:: EXTRACTED INFORMATION ::
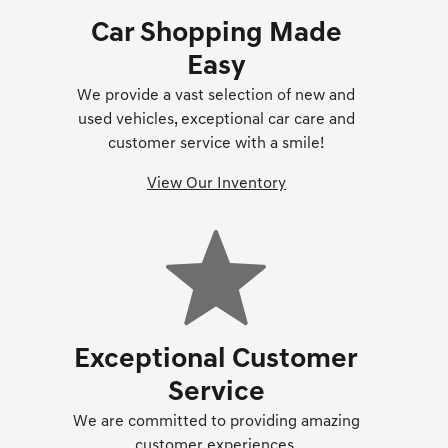
Car Shopping Made
Easy
We provide a vast selection of new and
used vehicles, exceptional car care and
customer service with a smile!
View Our Inventory
Exceptional Customer
Service
We are committed to providing amazing
customer experiences.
:::
WHAT THE TASK ASKS:
Here, the lines to copy run from the one containing "Exceptional Customer" to the final line of the listing; copy them exactly and nothing else.

EXPECTED OUTPUT:
Exceptional Customer
Service
We are committed to providing amazing
customer experiences.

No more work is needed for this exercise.